Abstract music with abstract moving images -- more artists oughta be exploring the kind of galaxies David Borgo probes on his new DVD.

It’s not a new idea. Oskar Fischinger, Harry Smith and a few others were making inroads in the 1930s and ‘40s, as you could’ve seen at MOCA’s 2005 exhibit “Visual Art.” Concerts had psychedelic light shows in the ‘60s. MTV videos tried a little, sometimes. Right here in L.A., visual artists such as Carole Kim (projections) and Norton Wisdom (screen painting) regularly accompany the music of G.E. Stinson, Banyan and many more.

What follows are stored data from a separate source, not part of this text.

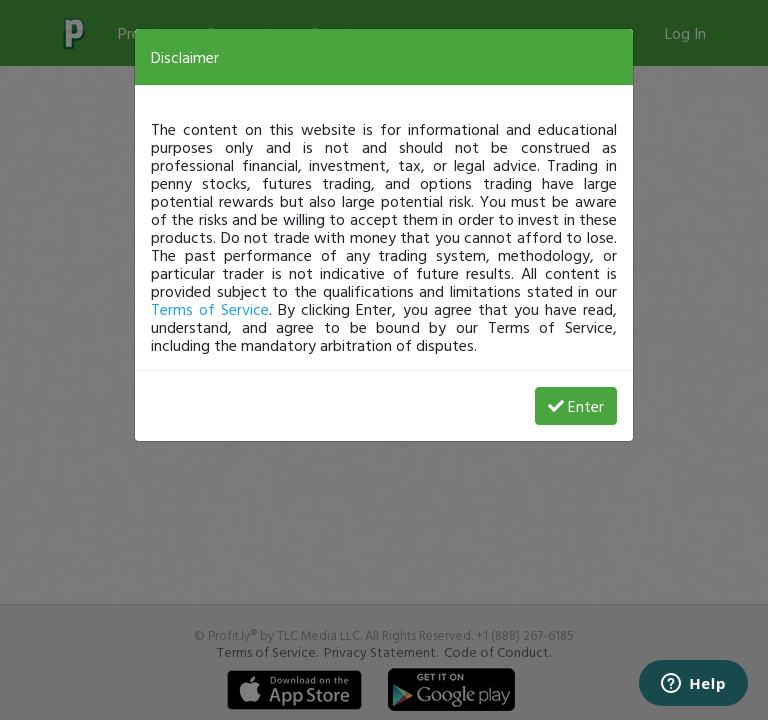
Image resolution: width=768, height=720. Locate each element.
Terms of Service (210, 309)
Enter (576, 406)
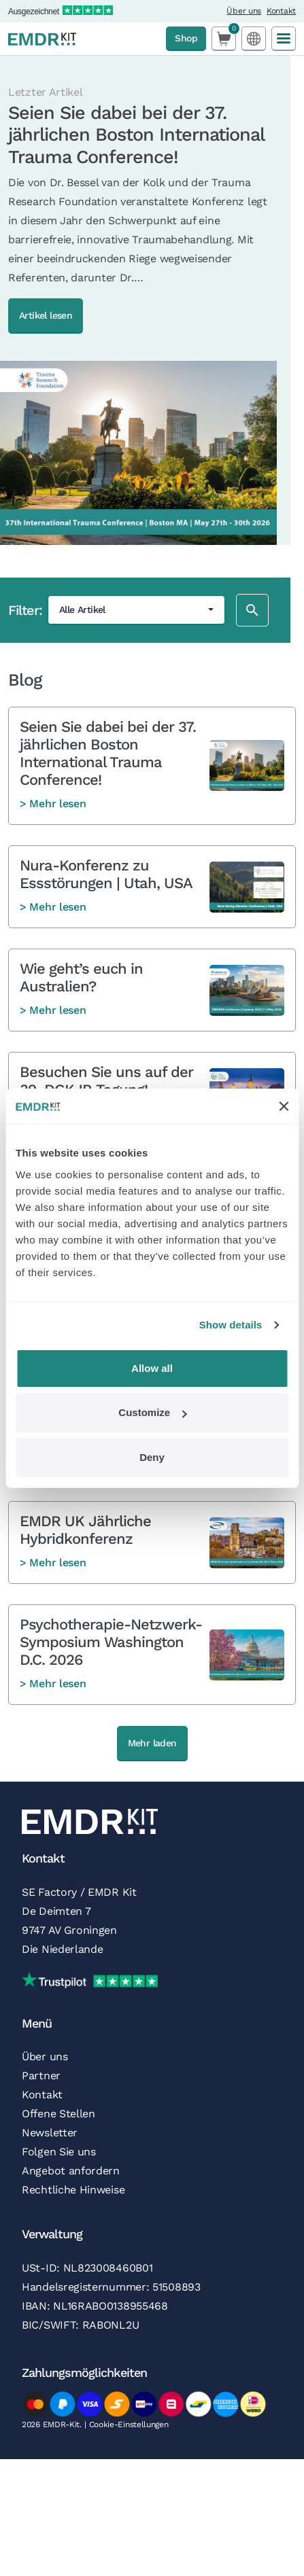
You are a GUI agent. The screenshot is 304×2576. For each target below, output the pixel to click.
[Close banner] (283, 1106)
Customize (152, 1412)
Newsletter (50, 2132)
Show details (231, 1324)
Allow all (152, 1368)
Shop (186, 38)
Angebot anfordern (71, 2170)
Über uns (243, 11)
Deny (152, 1457)
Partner (41, 2075)
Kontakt (281, 11)
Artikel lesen (45, 315)
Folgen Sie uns (59, 2151)
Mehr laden (152, 1742)
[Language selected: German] (253, 38)
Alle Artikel (82, 609)
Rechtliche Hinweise (73, 2189)
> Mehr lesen (53, 803)
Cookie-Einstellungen (129, 2424)
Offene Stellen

Yeah too, there are mathematically activated programs such as G-Force for your computer’s sound player, and DVDs such as “Luminous Visions” loosely link morphing images to big-beat sound for your bong-suckin’ enjoyment. But nonlinear cinematic art that seriously tries to interact with nonlinear music is still rare. So it’s good to see Borgo, a windman and educator at UC San Diego, havin’ at it. And largely succeeding.

The sounds on the DVD -- richly and cleanly reproduced, by the way -- are full-on abstract, but listenable. Borgo’s saxes and flutes waft and echo, matched in small groups with a wide sampling of musicians, many of whom use electronics either as a starting point or to treat their instruments. They aren’t messing around, either; most of the selections develop like short stories -- characters, narratives, twists of fate.

Borgo came up with many of the visuals; other artists also contributed. The best example is Borgo’s own “Fractal Worlds,” where sea-snake tendrils undulate to a romantic violin and a caressing sax; the scene changes subtly from underwater to outer space, the music from forward to backward, in a vividly colorful observation on cosmic cycles. In “A Rhetorical Answer,” an aerial target screen records structures blown to hell as an impersonal digital soundtrack clicks along. Geometric worms alternate with dilating circles as the music squeezes and bends in “Rivers of Silicon.” The hypnotic wave forms and bright dancing diamonds of “Lexicon-Sonate Improv” balance beautifully with Borgo’s wistful sopranino and some algorithm-triggered electronic klonks. Synths mutter underneath a Tarkovsky-like orange void in the title film.

In addition to its function as ponderable art, most of this stuff would make a great party background, especially on a big screen. As visualizing programs improve, too, it will be worth watching how Borgo’s approach evolves. Huge potential. You can check out all the videos ***********http://music.ucsd.edu/~dborgo/David_Borgo/DVD.html here.

Now to the CD. Not just an experimentalist, Borgo has coordinated the DVD’s release with an entirely separate album most any jazz fan can slap on and dig: “Initial Conditions.” His trio with bassist Gunnar Biggs and drummer Duncan Moore can it all, but first of all they want you to know they swing -- Sonny Rollins-style or with a taste of that old downtown blues.

Hold on, though -- they’re taking off around the world with bass-riff-centered numbers from Africa and the Near East, and offering a taste of New Orleans to wrap things up. The open trio format makes the geography-jumping easy, just three guys out for a groove. And when they pay a couple of visits to Ornette along the way, you begin to understand that, hey, he’s part of the world tradition, too. All three sound like they’re having a blast, and with Borgo working two saxes and two flutes, it never gets samey.

No kidding, “Initial Conditions” will spend more time in your deck than any Wynton Marsalis record -- or even anything Sonny Rollins has done in about 40 years. It’s got the feel.